··· Material for this exercise ···
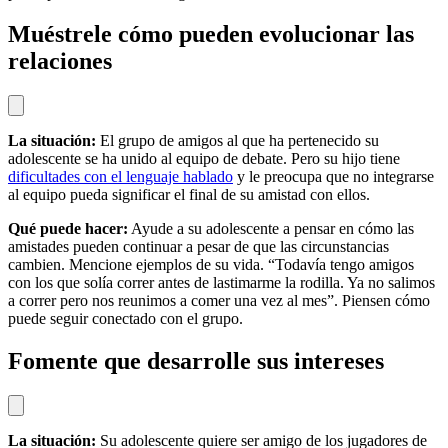
Muéstrele cómo pueden evolucionar las
relaciones
La situación:
El grupo de amigos al que ha pertenecido su
adolescente se ha unido al equipo de debate. Pero su hijo tiene
dificultades con el lenguaje hablado
y le preocupa que no integrarse
al equipo pueda significar el final de su amistad con ellos.
Qué puede hacer:
Ayude a su adolescente a pensar en cómo las
amistades pueden continuar a pesar de que las circunstancias
cambien. Mencione ejemplos de su vida. “Todavía tengo amigos
con los que solía correr antes de lastimarme la rodilla. Ya no salimos
a correr pero nos reunimos a comer una vez al mes”. Piensen cómo
puede seguir conectado con el grupo.
Fomente que desarrolle sus intereses
La situación:
Su adolescente quiere ser amigo de los jugadores de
···
> _Required work_
Having removed the pictures, write out the records exactly as they stand.

> _Finished task_
Muéstrele cómo pueden evolucionar las
relaciones
La situación:
El grupo de amigos al que ha pertenecido su
adolescente se ha unido al equipo de debate. Pero su hijo tiene
dificultades con el lenguaje hablado
y le preocupa que no integrarse
al equipo pueda significar el final de su amistad con ellos.
Qué puede hacer:
Ayude a su adolescente a pensar en cómo las
amistades pueden continuar a pesar de que las circunstancias
cambien. Mencione ejemplos de su vida. “Todavía tengo amigos
con los que solía correr antes de lastimarme la rodilla. Ya no salimos
a correr pero nos reunimos a comer una vez al mes”. Piensen cómo
puede seguir conectado con el grupo.
Fomente que desarrolle sus intereses
La situación:
Su adolescente quiere ser amigo de los jugadores de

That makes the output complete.